↓↓↓

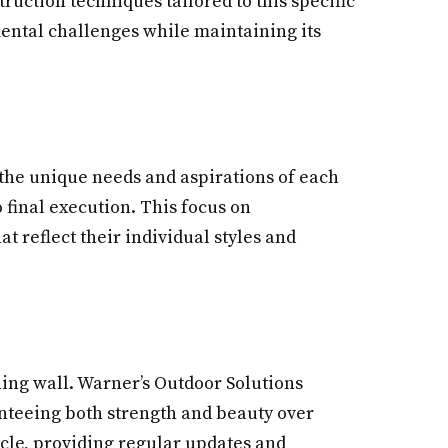
ruction techniques tailored to this specific
ental challenges while maintaining its
 the unique needs and aspirations of each
 final execution. This focus on
t reflect their individual styles and
ining wall. Warner’s Outdoor Solutions
anteeing both strength and beauty over
cle, providing regular updates and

↑↑↑

» **What you should do**
Take the entries above and restate them word for word, minus their images.

» **Final answer**
ruction techniques tailored to this specific
ental challenges while maintaining its
 the unique needs and aspirations of each
 final execution. This focus on
t reflect their individual styles and
ining wall. Warner’s Outdoor Solutions
anteeing both strength and beauty over
cle, providing regular updates and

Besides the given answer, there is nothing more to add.